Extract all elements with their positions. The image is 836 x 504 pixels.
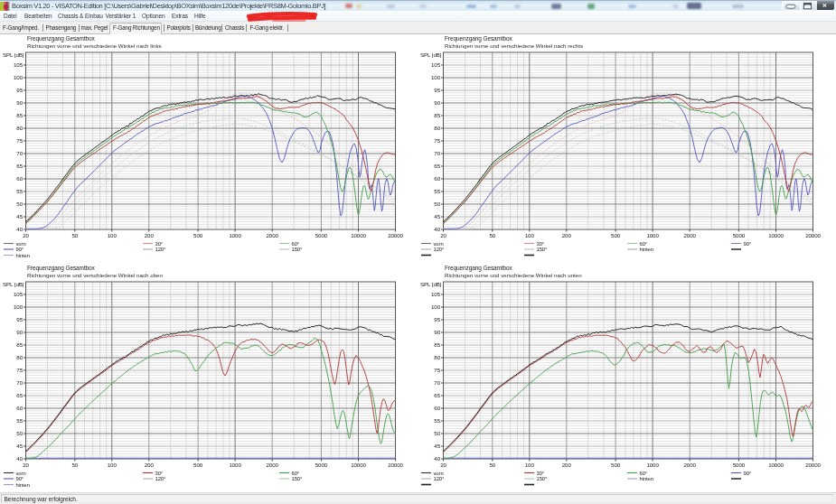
svg-text:SPL [dB]: SPL [dB]: [3, 51, 24, 58]
svg-text:75: 75: [16, 137, 23, 144]
svg-text:90: 90: [16, 329, 23, 335]
svg-text:2000: 2000: [684, 462, 697, 468]
svg-text:Richtungen vorne und verschied: Richtungen vorne und verschiedene Winkel…: [445, 272, 582, 278]
svg-text:20000: 20000: [805, 462, 821, 468]
svg-text:20000: 20000: [805, 232, 821, 238]
svg-text:50: 50: [434, 201, 440, 207]
svg-text:55: 55: [434, 417, 440, 424]
svg-text:65: 65: [434, 163, 440, 169]
svg-text:200: 200: [145, 462, 155, 468]
svg-text:50: 50: [489, 462, 495, 468]
svg-text:80: 80: [434, 354, 440, 360]
svg-text:60°: 60°: [292, 241, 300, 247]
svg-text:SPL [dB]: SPL [dB]: [3, 281, 24, 287]
svg-text:Richtungen vorne und verschied: Richtungen vorne und verschiedene Winkel…: [27, 42, 162, 49]
svg-text:105: 105: [431, 291, 441, 297]
svg-text:55: 55: [16, 417, 23, 424]
svg-text:95: 95: [16, 87, 23, 93]
svg-text:150°: 150°: [292, 476, 303, 481]
svg-text:60°: 60°: [640, 471, 648, 476]
svg-text:20: 20: [440, 232, 446, 238]
svg-text:50: 50: [71, 462, 78, 468]
svg-text:2000: 2000: [267, 462, 279, 468]
svg-text:5000: 5000: [733, 232, 746, 238]
svg-text:200: 200: [562, 462, 572, 468]
svg-text:65: 65: [434, 392, 440, 398]
svg-text:100: 100: [14, 303, 23, 310]
svg-text:150°: 150°: [537, 476, 548, 481]
svg-text:20: 20: [440, 462, 446, 468]
svg-text:20: 20: [23, 462, 29, 468]
svg-text:50: 50: [489, 232, 495, 238]
svg-text:2000: 2000: [684, 232, 697, 238]
svg-text:60: 60: [434, 405, 440, 411]
svg-text:vorn: vorn: [16, 241, 26, 247]
svg-text:60: 60: [16, 175, 23, 182]
svg-text:95: 95: [16, 316, 23, 322]
svg-text:105: 105: [14, 61, 23, 68]
svg-text:100: 100: [108, 232, 117, 238]
svg-text:60°: 60°: [640, 241, 648, 247]
svg-text:Richtungen vorne und verschied: Richtungen vorne und verschiedene Winkel…: [27, 272, 164, 278]
svg-text:100: 100: [525, 232, 535, 238]
svg-text:105: 105: [431, 61, 441, 68]
svg-text:200: 200: [562, 232, 572, 238]
svg-text:20000: 20000: [388, 462, 403, 468]
svg-text:60: 60: [16, 405, 23, 411]
svg-text:55: 55: [16, 188, 23, 194]
svg-text:95: 95: [434, 316, 440, 322]
svg-text:50: 50: [16, 201, 23, 207]
svg-text:1000: 1000: [646, 232, 659, 238]
svg-text:120°: 120°: [434, 247, 445, 252]
svg-text:500: 500: [611, 462, 621, 468]
svg-text:85: 85: [16, 112, 23, 118]
svg-text:1000: 1000: [646, 462, 659, 468]
svg-text:100: 100: [108, 462, 117, 468]
svg-text:55: 55: [434, 188, 440, 194]
svg-text:80: 80: [16, 125, 23, 131]
svg-text:10000: 10000: [351, 462, 366, 468]
svg-text:105: 105: [14, 291, 23, 297]
svg-text:85: 85: [434, 341, 440, 348]
svg-text:75: 75: [16, 367, 23, 373]
svg-text:5000: 5000: [315, 232, 328, 238]
svg-text:45: 45: [434, 213, 440, 219]
svg-text:30°: 30°: [537, 241, 545, 247]
svg-text:80: 80: [434, 125, 440, 131]
svg-text:30°: 30°: [537, 471, 545, 476]
svg-text:50: 50: [434, 430, 440, 436]
svg-text:10000: 10000: [351, 232, 366, 238]
svg-text:90°: 90°: [744, 241, 752, 247]
svg-text:50: 50: [71, 232, 78, 238]
svg-text:90: 90: [434, 99, 440, 106]
svg-text:2000: 2000: [267, 232, 279, 238]
svg-text:hinten: hinten: [16, 253, 30, 258]
svg-text:95: 95: [434, 87, 440, 93]
svg-text:70: 70: [434, 379, 440, 386]
svg-text:SPL [dB]: SPL [dB]: [420, 51, 442, 58]
svg-text:100: 100: [525, 462, 535, 468]
svg-text:100: 100: [431, 74, 441, 80]
svg-text:30°: 30°: [155, 471, 164, 476]
svg-text:5000: 5000: [733, 462, 746, 468]
svg-text:150°: 150°: [537, 247, 548, 252]
svg-text:vorn: vorn: [16, 471, 26, 476]
svg-text:90: 90: [16, 99, 23, 106]
svg-text:500: 500: [193, 462, 203, 468]
svg-text:120°: 120°: [155, 247, 166, 252]
svg-text:70: 70: [16, 379, 23, 386]
svg-text:hinten: hinten: [640, 247, 653, 252]
svg-text:150°: 150°: [292, 247, 303, 252]
svg-text:1000: 1000: [229, 232, 241, 238]
svg-text:1000: 1000: [229, 462, 241, 468]
svg-text:70: 70: [434, 150, 440, 156]
svg-text:30°: 30°: [155, 241, 164, 247]
svg-text:100: 100: [14, 74, 23, 80]
svg-text:45: 45: [16, 213, 23, 219]
svg-text:10000: 10000: [768, 462, 784, 468]
svg-text:500: 500: [611, 232, 621, 238]
svg-text:20: 20: [23, 232, 29, 238]
svg-text:75: 75: [434, 137, 440, 144]
svg-text:65: 65: [16, 392, 23, 398]
svg-text:75: 75: [434, 367, 440, 373]
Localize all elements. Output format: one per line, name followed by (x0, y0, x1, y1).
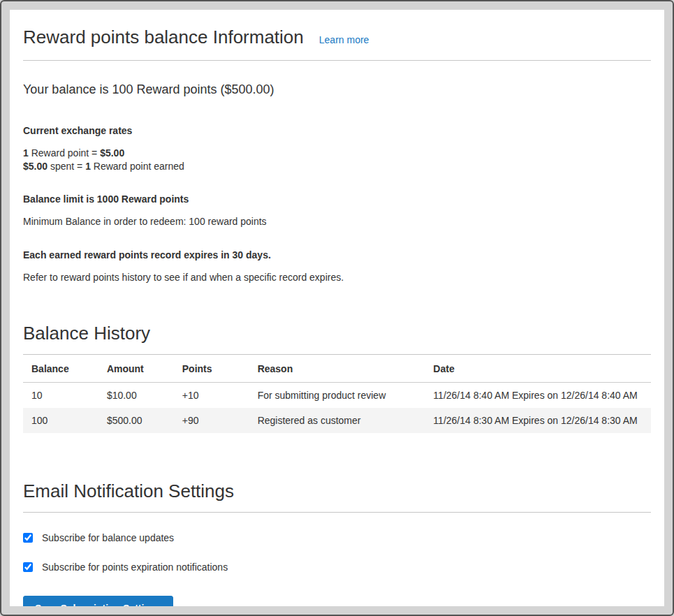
rate1-bold-amount: $5.00 (100, 147, 124, 159)
rate2-bold-points: 1 (85, 161, 91, 172)
balance-history-section: Balance History Balance Amount Points Re… (23, 323, 651, 433)
cell-amount: $10.00 (98, 383, 174, 409)
cell-points: +90 (174, 408, 249, 433)
balance-summary: Your balance is 100 Reward points ($500.… (23, 82, 651, 97)
exchange-rate-line-1: 1 Reward point = $5.00 (23, 147, 651, 160)
learn-more-link[interactable]: Learn more (319, 34, 369, 45)
subscribe-expiration-checkbox[interactable] (23, 562, 33, 572)
cell-amount: $500.00 (98, 408, 174, 433)
exchange-rates-heading: Current exchange rates (23, 125, 651, 136)
cell-date: 11/26/14 8:40 AM Expires on 12/26/14 8:4… (425, 383, 651, 409)
balance-history-table: Balance Amount Points Reason Date 10 $10… (23, 355, 651, 433)
cell-reason: For submitting product review (249, 383, 425, 409)
subscribe-balance-updates-row: Subscribe for balance updates (23, 532, 651, 543)
email-settings-heading: Email Notification Settings (23, 481, 651, 513)
page-title-row: Reward points balance Information Learn … (23, 18, 651, 61)
cell-reason: Registered as customer (249, 408, 425, 433)
rate1-text: Reward point = (29, 147, 100, 159)
table-row: 100 $500.00 +90 Registered as customer 1… (23, 408, 651, 433)
column-header-amount: Amount (98, 355, 174, 383)
column-header-reason: Reason (249, 355, 425, 383)
email-settings-section: Email Notification Settings Subscribe fo… (23, 481, 651, 606)
rate2-text-tail: Reward point earned (91, 161, 184, 172)
cell-date: 11/26/14 8:30 AM Expires on 12/26/14 8:3… (425, 408, 651, 433)
table-row: 10 $10.00 +10 For submitting product rev… (23, 383, 651, 409)
column-header-date: Date (425, 355, 651, 383)
subscribe-expiration-row: Subscribe for points expiration notifica… (23, 562, 651, 573)
subscribe-expiration-label[interactable]: Subscribe for points expiration notifica… (42, 562, 228, 573)
cell-balance: 10 (23, 383, 98, 409)
exchange-rate-line-2: $5.00 spent = 1 Reward point earned (23, 160, 651, 173)
subscribe-balance-updates-checkbox[interactable] (23, 533, 33, 543)
save-subscription-settings-button[interactable]: Save Subscription Settings (23, 596, 173, 606)
rate2-bold-amount: $5.00 (23, 161, 47, 172)
table-header-row: Balance Amount Points Reason Date (23, 355, 651, 383)
column-header-points: Points (174, 355, 249, 383)
balance-history-heading: Balance History (23, 323, 651, 355)
expiry-note: Refer to reward points history to see if… (23, 272, 651, 283)
cell-points: +10 (174, 383, 249, 409)
page-title: Reward points balance Information (23, 27, 304, 48)
subscribe-balance-updates-label[interactable]: Subscribe for balance updates (42, 532, 174, 543)
column-header-balance: Balance (23, 355, 98, 383)
rewards-page: Reward points balance Information Learn … (10, 10, 664, 606)
cell-balance: 100 (23, 408, 98, 433)
minimum-balance-line: Minimum Balance in order to redeem: 100 … (23, 216, 651, 227)
balance-limit-heading: Balance limit is 1000 Reward points (23, 193, 651, 205)
expiry-heading: Each earned reward points record expires… (23, 249, 651, 261)
window-frame: Reward points balance Information Learn … (0, 0, 674, 616)
rate1-bold-points: 1 (23, 147, 29, 159)
rate2-text: spent = (47, 161, 85, 172)
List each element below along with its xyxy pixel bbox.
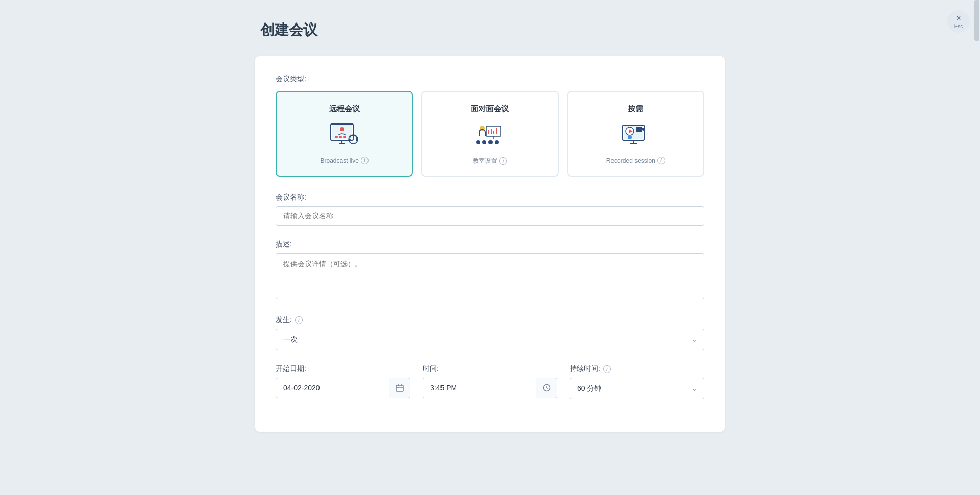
clock-button[interactable]	[536, 378, 557, 398]
occurrence-select[interactable]: 一次 每天 每周 每月	[276, 329, 704, 350]
start-date-label: 开始日期:	[276, 364, 410, 374]
description-input[interactable]	[276, 253, 704, 299]
svg-point-20	[488, 140, 493, 144]
meeting-type-label: 会议类型:	[276, 75, 704, 84]
meeting-type-remote[interactable]: 远程会议	[276, 91, 413, 177]
duration-field: 持续时间: i 30 分钟 60 分钟 90 分钟 120 分钟 ⌄	[570, 364, 704, 399]
svg-rect-31	[396, 385, 403, 391]
meeting-type-section: 会议类型: 远程会议	[276, 75, 704, 177]
time-input-wrapper	[423, 378, 557, 398]
inperson-card-label: 教室设置 i	[473, 157, 507, 165]
time-field: 时间:	[423, 364, 557, 399]
meeting-name-label: 会议名称:	[276, 193, 704, 202]
meeting-type-ondemand[interactable]: 按需	[567, 91, 704, 177]
meeting-types-container: 远程会议	[276, 91, 704, 177]
close-icon: ×	[956, 14, 961, 22]
description-section: 描述:	[276, 240, 704, 301]
form-card: 会议类型: 远程会议	[255, 56, 725, 432]
occurrence-help-icon[interactable]: i	[295, 316, 303, 324]
close-button[interactable]: × Esc	[947, 10, 970, 33]
remote-help-icon[interactable]: i	[361, 157, 369, 164]
meeting-name-input[interactable]	[276, 206, 704, 226]
time-label: 时间:	[423, 364, 557, 374]
inperson-help-icon[interactable]: i	[499, 157, 507, 165]
occurrence-select-wrapper: 一次 每天 每周 每月 ⌄	[276, 329, 704, 350]
svg-point-28	[628, 135, 632, 139]
esc-label: Esc	[954, 23, 963, 29]
ondemand-card-title: 按需	[628, 104, 643, 114]
svg-rect-4	[339, 136, 342, 138]
datetime-row: 开始日期:	[276, 364, 704, 399]
svg-point-2	[340, 127, 344, 131]
duration-label: 持续时间: i	[570, 364, 704, 374]
occurrence-label: 发生: i	[276, 315, 704, 325]
ondemand-icon	[618, 121, 653, 150]
duration-select-wrapper: 30 分钟 60 分钟 90 分钟 120 分钟 ⌄	[570, 378, 704, 399]
inperson-card-title: 面对面会议	[471, 104, 509, 114]
scrollbar-thumb[interactable]	[974, 0, 979, 41]
start-date-input-wrapper	[276, 378, 410, 398]
svg-rect-26	[636, 127, 642, 132]
ondemand-card-label: Recorded session i	[606, 157, 665, 164]
duration-help-icon[interactable]: i	[603, 365, 611, 373]
svg-rect-3	[335, 136, 338, 138]
scrollbar[interactable]	[974, 0, 980, 495]
description-label: 描述:	[276, 240, 704, 249]
start-date-field: 开始日期:	[276, 364, 410, 399]
meeting-name-section: 会议名称:	[276, 193, 704, 226]
meeting-type-inperson[interactable]: 面对面会议	[421, 91, 558, 177]
occurrence-section: 发生: i 一次 每天 每周 每月 ⌄	[276, 315, 704, 350]
remote-card-label: Broadcast live i	[320, 157, 368, 164]
svg-point-19	[482, 140, 486, 144]
remote-icon	[327, 121, 362, 150]
form-wrapper: 创建会议 会议类型: 远程会议	[255, 20, 725, 475]
svg-rect-9	[349, 139, 351, 141]
svg-point-18	[476, 140, 480, 144]
svg-point-21	[495, 140, 499, 144]
page-title: 创建会议	[255, 20, 725, 40]
svg-rect-5	[343, 136, 346, 138]
calendar-button[interactable]	[389, 378, 410, 398]
svg-rect-10	[356, 139, 358, 141]
ondemand-help-icon[interactable]: i	[657, 157, 665, 164]
page-container: 创建会议 会议类型: 远程会议	[0, 0, 980, 495]
inperson-icon	[472, 121, 508, 150]
duration-select[interactable]: 30 分钟 60 分钟 90 分钟 120 分钟	[570, 378, 704, 399]
remote-card-title: 远程会议	[329, 104, 360, 114]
:::
*What you should do*:
Match on "spent" and copy out every line of the entries that contains it.

*Response*:
exchange-rate-line-2: $5.00 spent = 1 Reward point earned (23, 160, 651, 173)
rate2-text: spent = (47, 161, 85, 172)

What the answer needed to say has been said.